Problem to work on: Tally the lines in the records underneath that contain the string "Daddy", and state the figure by itself.
------------------------------------------------------------------------
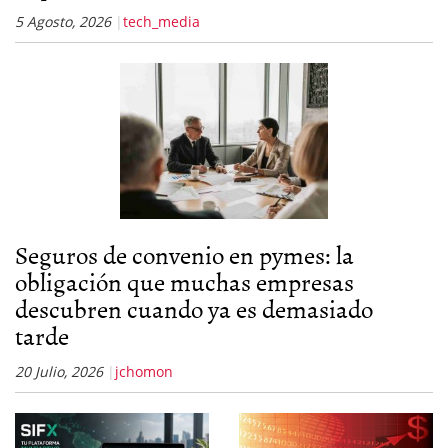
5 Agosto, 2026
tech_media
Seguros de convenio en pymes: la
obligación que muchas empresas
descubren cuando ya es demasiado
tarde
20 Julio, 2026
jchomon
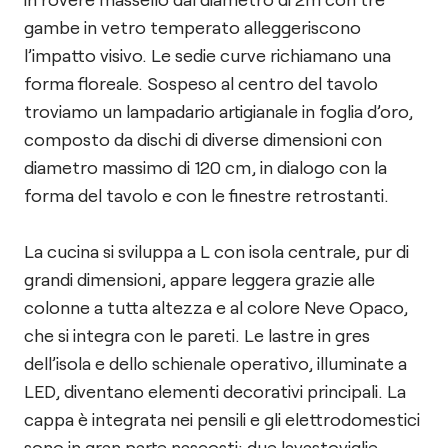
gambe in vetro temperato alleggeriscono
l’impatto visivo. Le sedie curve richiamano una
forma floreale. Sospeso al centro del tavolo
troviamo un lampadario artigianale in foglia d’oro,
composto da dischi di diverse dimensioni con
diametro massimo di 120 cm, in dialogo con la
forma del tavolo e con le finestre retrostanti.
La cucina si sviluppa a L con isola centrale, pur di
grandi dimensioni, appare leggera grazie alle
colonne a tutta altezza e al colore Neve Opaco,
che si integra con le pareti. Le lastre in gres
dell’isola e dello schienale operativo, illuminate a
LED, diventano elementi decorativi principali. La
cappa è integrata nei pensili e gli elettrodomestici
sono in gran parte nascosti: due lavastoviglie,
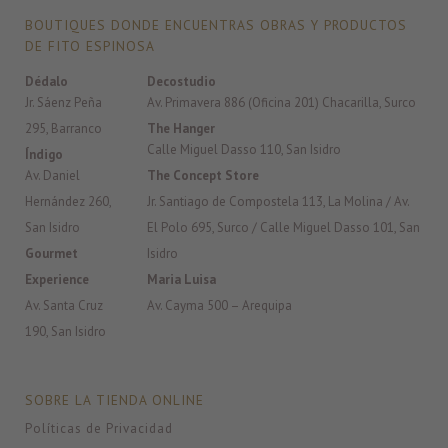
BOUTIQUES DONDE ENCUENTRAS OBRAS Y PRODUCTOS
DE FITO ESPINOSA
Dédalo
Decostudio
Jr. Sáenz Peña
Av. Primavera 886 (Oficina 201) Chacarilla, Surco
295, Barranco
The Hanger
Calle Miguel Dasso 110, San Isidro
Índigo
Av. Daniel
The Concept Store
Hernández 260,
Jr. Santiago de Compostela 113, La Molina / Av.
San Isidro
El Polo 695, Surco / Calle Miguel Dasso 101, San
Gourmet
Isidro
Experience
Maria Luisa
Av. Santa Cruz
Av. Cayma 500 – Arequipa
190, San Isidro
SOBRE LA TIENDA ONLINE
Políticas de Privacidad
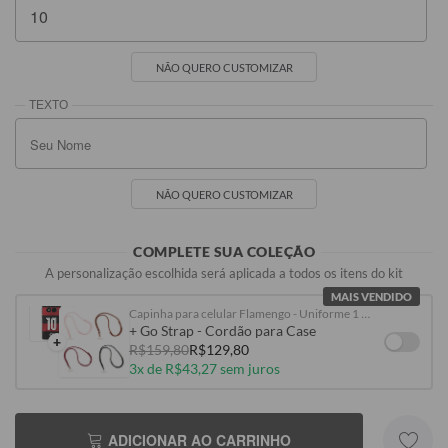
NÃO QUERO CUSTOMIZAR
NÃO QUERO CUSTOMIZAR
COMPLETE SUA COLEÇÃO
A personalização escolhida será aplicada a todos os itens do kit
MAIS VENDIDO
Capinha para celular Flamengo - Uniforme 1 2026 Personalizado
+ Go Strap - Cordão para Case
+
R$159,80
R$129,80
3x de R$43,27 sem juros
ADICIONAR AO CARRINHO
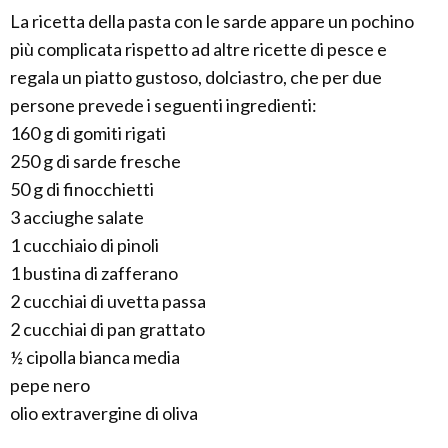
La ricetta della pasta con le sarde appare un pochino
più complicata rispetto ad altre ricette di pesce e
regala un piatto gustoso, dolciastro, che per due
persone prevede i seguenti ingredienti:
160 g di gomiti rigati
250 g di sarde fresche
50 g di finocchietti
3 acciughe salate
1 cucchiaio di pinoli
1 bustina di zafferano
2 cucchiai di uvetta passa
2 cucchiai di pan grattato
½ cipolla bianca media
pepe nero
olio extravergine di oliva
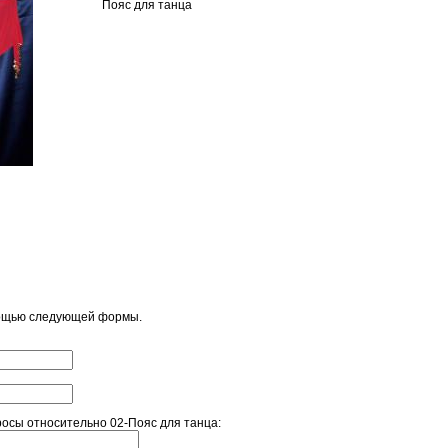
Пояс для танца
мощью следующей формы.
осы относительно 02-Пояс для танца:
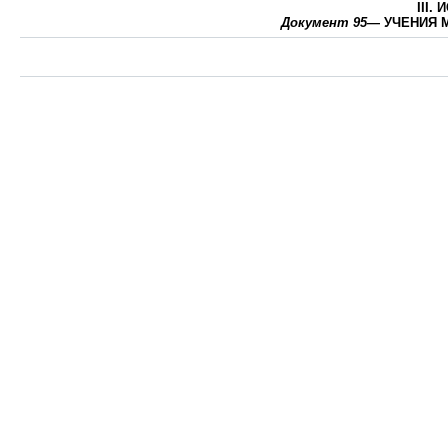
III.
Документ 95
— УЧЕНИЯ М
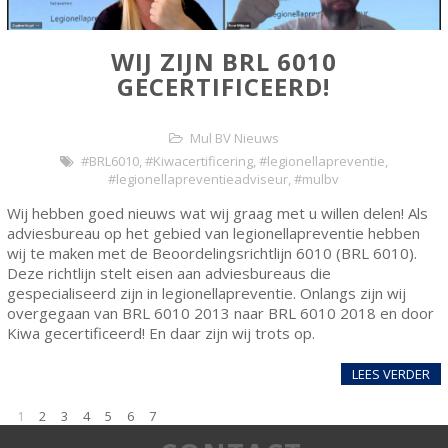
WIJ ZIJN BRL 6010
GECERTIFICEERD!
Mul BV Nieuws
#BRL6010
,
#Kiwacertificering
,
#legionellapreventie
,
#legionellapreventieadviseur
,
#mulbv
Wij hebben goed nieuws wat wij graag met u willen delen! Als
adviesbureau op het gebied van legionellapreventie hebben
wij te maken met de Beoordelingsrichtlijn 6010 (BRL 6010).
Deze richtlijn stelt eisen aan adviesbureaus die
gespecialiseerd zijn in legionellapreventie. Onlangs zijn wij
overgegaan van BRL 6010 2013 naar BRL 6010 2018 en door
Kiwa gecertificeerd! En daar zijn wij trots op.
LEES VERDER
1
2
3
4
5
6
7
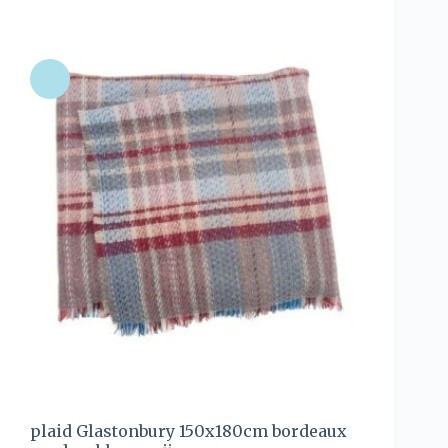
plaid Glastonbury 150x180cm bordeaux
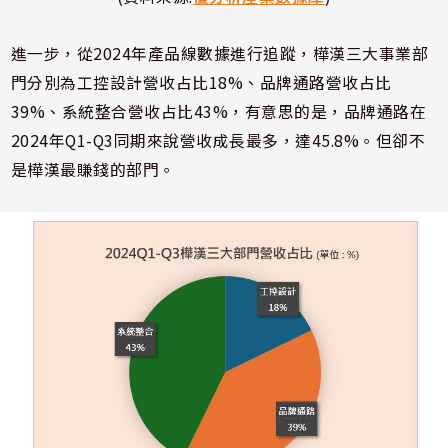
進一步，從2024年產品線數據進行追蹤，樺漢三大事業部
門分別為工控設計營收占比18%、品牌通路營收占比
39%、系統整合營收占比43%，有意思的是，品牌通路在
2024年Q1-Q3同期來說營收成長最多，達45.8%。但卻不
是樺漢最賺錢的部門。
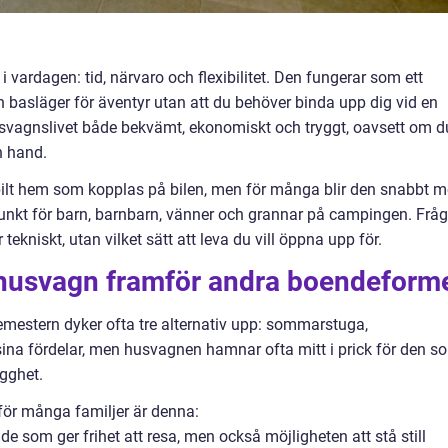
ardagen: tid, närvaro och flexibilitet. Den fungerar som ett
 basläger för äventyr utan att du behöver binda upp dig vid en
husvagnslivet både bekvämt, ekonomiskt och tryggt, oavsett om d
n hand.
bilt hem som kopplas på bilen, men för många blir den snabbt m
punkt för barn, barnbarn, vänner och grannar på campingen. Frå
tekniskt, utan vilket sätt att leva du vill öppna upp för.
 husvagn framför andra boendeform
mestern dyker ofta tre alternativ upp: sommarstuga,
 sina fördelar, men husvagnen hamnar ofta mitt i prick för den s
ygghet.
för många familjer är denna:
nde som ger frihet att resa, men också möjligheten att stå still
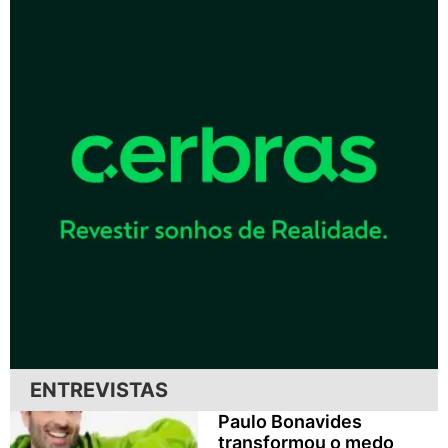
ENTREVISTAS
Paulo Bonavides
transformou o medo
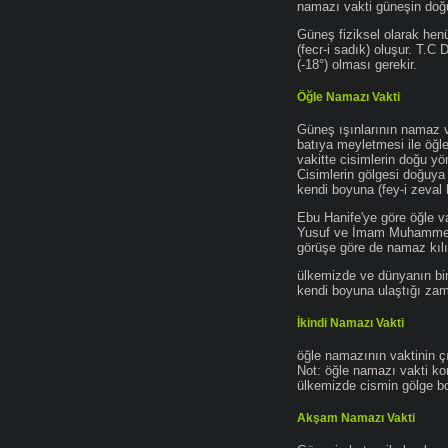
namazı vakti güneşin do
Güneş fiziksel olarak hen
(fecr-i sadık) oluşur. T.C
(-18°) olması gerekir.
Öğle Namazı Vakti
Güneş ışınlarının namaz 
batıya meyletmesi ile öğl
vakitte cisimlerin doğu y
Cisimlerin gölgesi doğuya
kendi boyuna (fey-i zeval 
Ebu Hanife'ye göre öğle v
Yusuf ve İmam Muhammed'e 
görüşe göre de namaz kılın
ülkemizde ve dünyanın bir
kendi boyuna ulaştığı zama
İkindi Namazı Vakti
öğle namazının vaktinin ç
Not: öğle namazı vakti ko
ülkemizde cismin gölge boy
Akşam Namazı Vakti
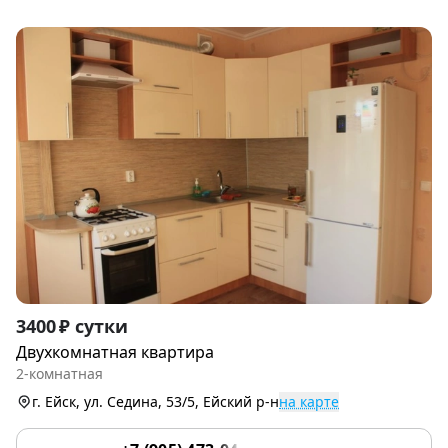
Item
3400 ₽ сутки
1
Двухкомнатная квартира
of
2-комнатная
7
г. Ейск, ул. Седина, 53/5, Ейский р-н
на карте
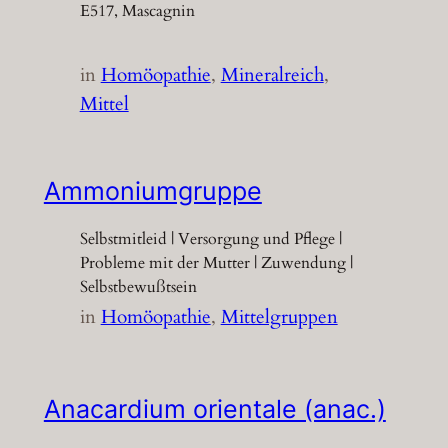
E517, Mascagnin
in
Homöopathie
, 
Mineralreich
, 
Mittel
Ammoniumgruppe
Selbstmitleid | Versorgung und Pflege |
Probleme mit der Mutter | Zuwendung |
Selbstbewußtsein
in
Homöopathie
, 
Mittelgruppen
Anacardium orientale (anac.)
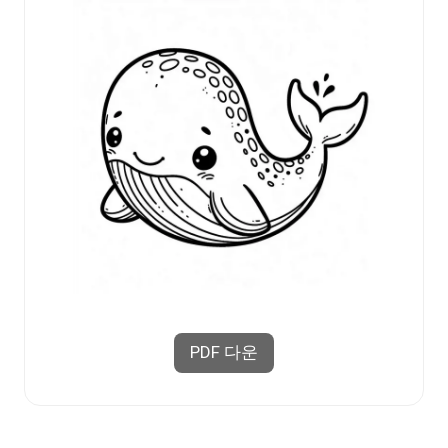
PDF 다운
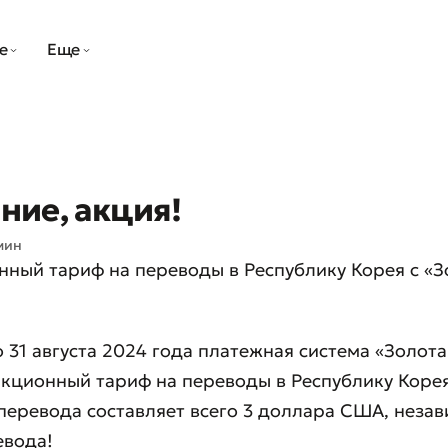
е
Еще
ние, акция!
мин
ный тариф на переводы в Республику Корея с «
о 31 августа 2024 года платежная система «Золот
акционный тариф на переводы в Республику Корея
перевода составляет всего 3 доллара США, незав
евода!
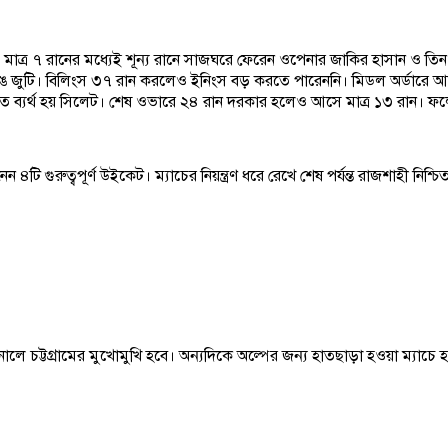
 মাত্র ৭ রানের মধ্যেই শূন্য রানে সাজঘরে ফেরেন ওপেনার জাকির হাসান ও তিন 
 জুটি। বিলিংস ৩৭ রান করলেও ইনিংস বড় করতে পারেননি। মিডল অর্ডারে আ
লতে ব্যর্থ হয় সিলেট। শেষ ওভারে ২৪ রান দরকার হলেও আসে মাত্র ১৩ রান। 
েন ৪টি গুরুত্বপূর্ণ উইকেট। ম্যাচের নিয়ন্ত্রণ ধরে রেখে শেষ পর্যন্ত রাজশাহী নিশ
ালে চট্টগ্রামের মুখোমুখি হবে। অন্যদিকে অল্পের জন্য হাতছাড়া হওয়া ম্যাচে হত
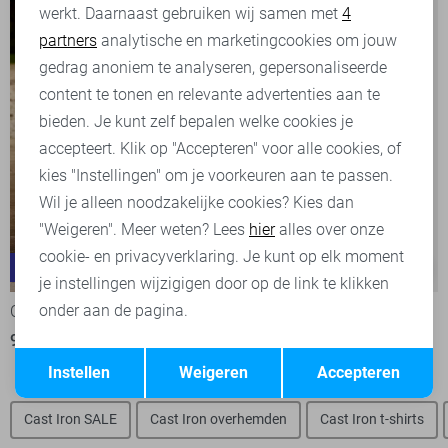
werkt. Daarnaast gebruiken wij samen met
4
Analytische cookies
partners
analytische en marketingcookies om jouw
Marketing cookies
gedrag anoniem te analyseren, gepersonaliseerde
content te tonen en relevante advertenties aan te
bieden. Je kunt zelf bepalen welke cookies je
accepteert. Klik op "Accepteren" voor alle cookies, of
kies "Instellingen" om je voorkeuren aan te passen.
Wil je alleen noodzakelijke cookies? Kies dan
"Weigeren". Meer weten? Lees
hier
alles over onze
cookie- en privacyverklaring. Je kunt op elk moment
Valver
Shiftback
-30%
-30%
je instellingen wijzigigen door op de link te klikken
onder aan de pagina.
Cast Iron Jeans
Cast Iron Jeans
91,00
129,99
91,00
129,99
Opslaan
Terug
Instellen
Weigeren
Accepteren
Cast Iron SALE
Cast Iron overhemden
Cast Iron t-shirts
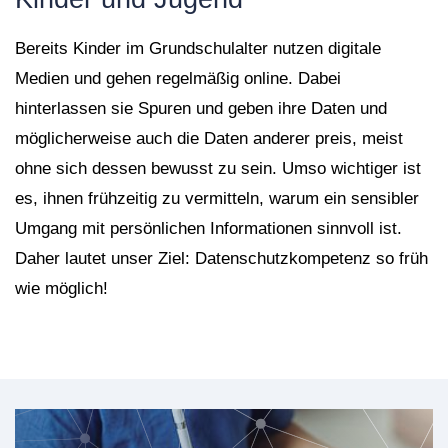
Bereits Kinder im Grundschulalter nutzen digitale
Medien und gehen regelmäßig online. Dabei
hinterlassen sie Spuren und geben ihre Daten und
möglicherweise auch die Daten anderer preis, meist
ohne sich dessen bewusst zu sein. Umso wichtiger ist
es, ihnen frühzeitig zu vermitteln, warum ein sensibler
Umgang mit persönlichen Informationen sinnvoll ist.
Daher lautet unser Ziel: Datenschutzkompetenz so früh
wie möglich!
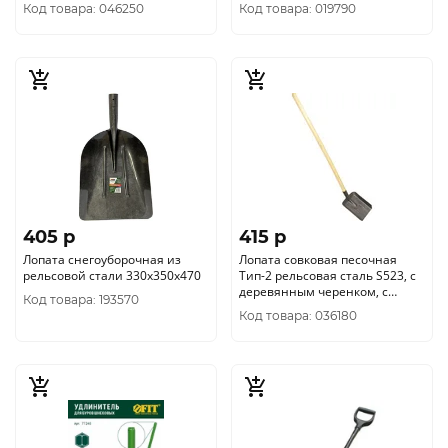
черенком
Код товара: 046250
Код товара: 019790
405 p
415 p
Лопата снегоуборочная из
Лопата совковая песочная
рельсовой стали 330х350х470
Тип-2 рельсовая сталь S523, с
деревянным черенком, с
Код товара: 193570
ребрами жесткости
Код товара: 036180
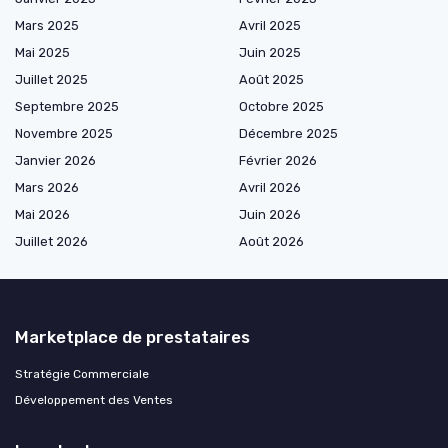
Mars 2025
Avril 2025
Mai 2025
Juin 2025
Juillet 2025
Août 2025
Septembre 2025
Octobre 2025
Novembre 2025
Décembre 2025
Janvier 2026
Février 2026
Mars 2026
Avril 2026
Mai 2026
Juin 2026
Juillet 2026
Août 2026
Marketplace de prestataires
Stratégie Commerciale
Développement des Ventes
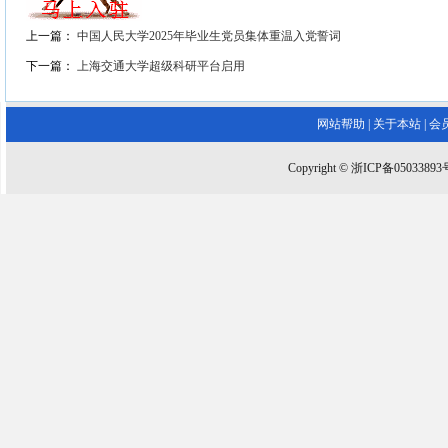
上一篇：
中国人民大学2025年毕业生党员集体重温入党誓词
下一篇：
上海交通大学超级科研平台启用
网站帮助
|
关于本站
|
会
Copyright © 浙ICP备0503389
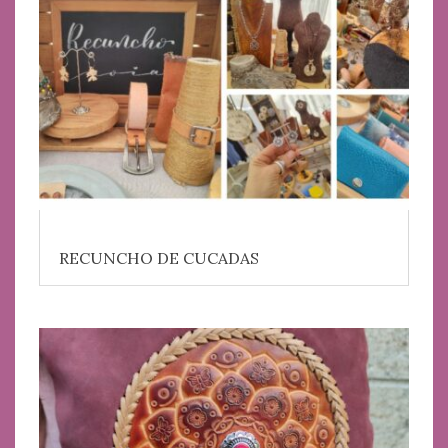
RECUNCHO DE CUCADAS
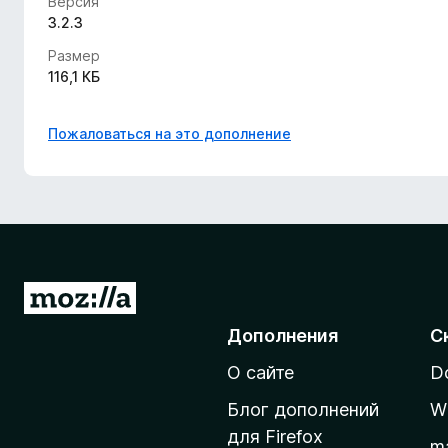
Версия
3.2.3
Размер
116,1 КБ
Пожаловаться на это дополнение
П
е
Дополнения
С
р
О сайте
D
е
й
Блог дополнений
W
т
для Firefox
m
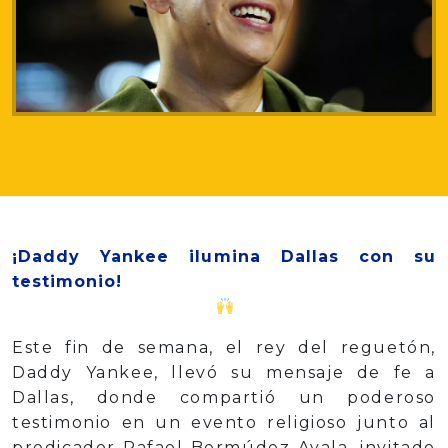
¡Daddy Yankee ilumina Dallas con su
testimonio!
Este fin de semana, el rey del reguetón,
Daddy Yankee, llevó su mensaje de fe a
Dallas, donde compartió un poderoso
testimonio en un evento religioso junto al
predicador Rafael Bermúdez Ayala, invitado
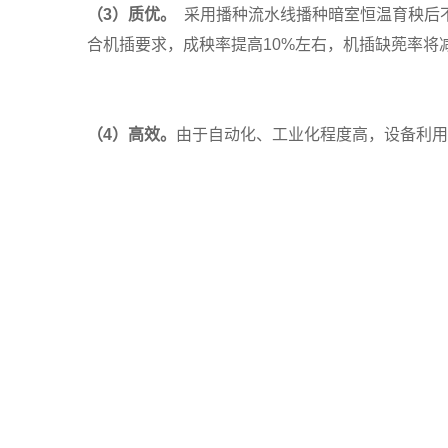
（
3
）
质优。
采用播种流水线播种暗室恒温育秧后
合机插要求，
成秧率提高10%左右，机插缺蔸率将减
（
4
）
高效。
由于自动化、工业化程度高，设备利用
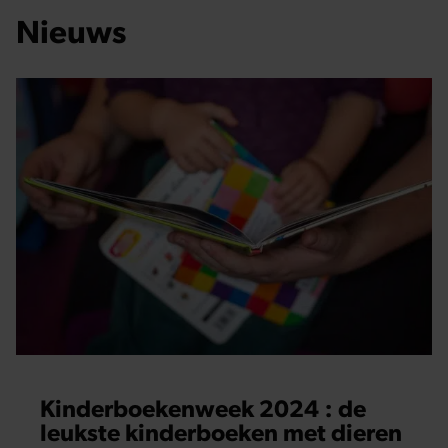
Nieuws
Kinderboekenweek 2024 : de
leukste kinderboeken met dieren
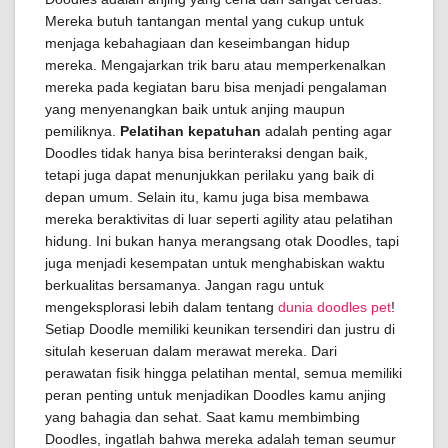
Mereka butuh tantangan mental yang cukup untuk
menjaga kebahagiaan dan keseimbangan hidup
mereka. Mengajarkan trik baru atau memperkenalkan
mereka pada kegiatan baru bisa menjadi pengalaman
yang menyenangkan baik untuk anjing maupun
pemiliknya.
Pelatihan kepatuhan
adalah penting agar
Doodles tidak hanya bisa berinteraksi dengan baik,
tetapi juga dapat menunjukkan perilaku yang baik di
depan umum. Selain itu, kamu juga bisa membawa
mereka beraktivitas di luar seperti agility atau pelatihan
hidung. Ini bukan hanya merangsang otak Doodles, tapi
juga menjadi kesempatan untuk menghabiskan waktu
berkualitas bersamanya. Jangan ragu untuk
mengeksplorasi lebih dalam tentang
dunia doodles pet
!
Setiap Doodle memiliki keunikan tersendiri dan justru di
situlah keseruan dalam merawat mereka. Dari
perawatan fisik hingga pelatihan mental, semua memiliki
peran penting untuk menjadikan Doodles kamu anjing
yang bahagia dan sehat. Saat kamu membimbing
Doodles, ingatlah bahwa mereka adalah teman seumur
------------------------------------------------------------------------
Result for this exercise: 2